The rest is history.
The son discussed it with his wife and they decided to drive the 264 miles from Little Rock to Sikeston to see a presentation of Judgment House at Miner Baptist Church. The church is located just off I-55 on the outskirts of this southeastern Missouri city.
And it was worth the trip.
The husband and wife did more than see Judgment House.
They both got saved.
These were two of the 690 who made salvation decisions during the eight nights of Judgment House at Miner Baptist Church, pastored by Mitch Jackson.
"It was really cool," said Jim Barnhart, Miner’s associate pastor. "On Wednesday and Thursday of the last week, we turned away nearly 1,000 people, and we don’t know how many were turned away on the last Saturday and Sunday performance. The first walk through was at 5 p.m., but there were people lined up at 3:30 p.m. waiting to get in."
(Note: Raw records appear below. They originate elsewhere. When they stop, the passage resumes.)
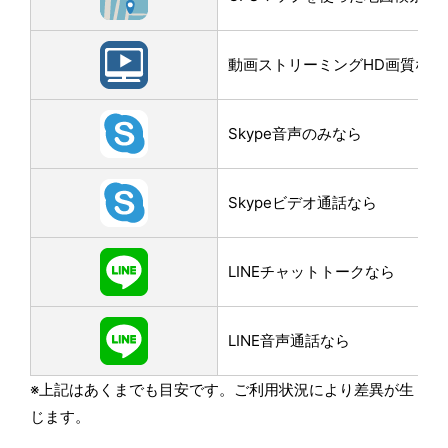
動画ストリーミングHD画質なら
Skype音声のみなら
Skypeビデオ通話なら
LINEチャットトークなら
LINE音声通話なら
※上記はあくまでも目安です。ご利用状況により差異が生
じます。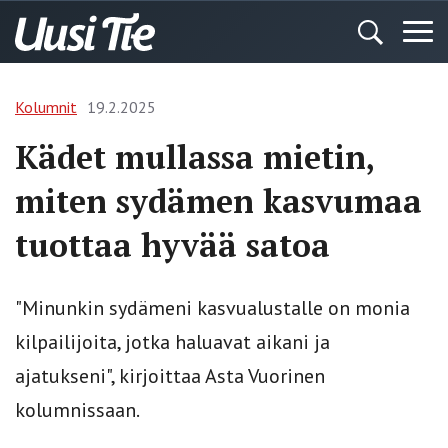
Kolumnit
19.2.2025
Kädet mullassa mietin,
miten sydämen kasvumaa
tuottaa hyvää satoa
"Minunkin sydämeni kasvualustalle on monia
kilpailijoita, jotka haluavat aikani ja
ajatukseni", kirjoittaa Asta Vuorinen
kolumnissaan.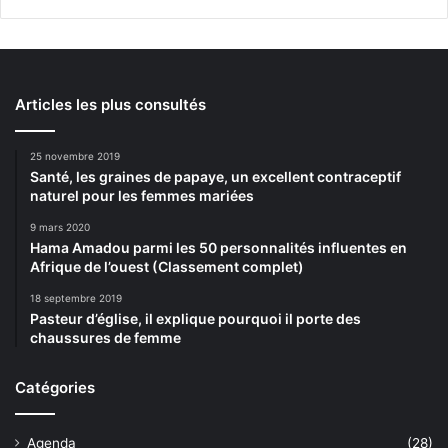
Articles les plus consultés
25 novembre 2019
Santé, les graines de papaye, un excellent contraceptif
naturel pour les femmes mariées
9 mars 2020
Hama Amadou parmi les 50 personnalités influentes en
Afrique de l’ouest (Classement complet)
18 septembre 2019
Pasteur d’église, il explique pourquoi il porte des
chaussures de femme
Catégories
Agenda
(28)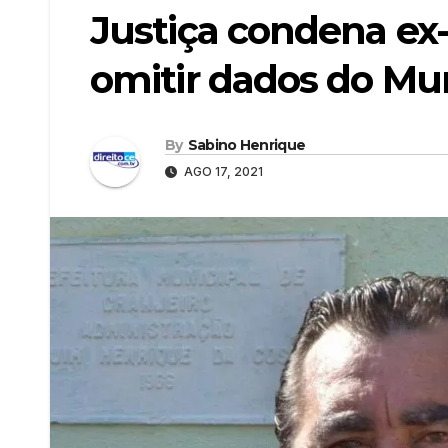
Justiça condena ex-
omitir dados do Mu
By
Sabino Henrique
AGO 17, 2021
|A soldier in the Judgment House Heaven scene bows to Christ. Miner Baptist Church Pastor Mitch Jackson said 690 were saved during the performance.|
Judgment House originated in 1983 as a Halloween alternative and is now presented year-round by churches nationwide. This year marked the third consecutive year Miner has presented Judgment House, a dramatic presentation with an emphasis on a person’s need to be saved.
The 2003 Judgment House featured a military plot.
Different scenes are presented in different areas of the church. Groups were led from area to area, ending at a decision room.
Each of the Judgment House salvation decisions at Miner are dealt with on a one-on-one basis.
"Two of our deacons gave the invitation at the end of the walk-through," Jackson said. "We explain to them as we’re giving the invitation that there is a counselor who would like to speak to them if they accept Christ."
Names, addresses and other important information were collected by the counselor.
"We had a lot of salvation decisions last year, but we plan to do a better job following up this year," Jackson said. "We have a missionary on site who is providing some good ideas. We’re going to start some Bible studies and involve some sister churches in the process. We want to preserve the results God has given us."
During the eight nights of Judgment House at Miner, there were 3,304 people who saw the drama. Along with the salvation decisions, Barnhart said 394 rededication decisions were recorded.
Miner Baptist baptized five the Sunday after Judgment House concluded.
"Many other churches around us are also going to be baptizing people who were saved at Judgment House," Barnhart said. "We’re entering all the information into a computer program and will be following up to acclimate them into some church. We’re going be using the 40 Days of Purpose material to help them begin a walk with the Lord."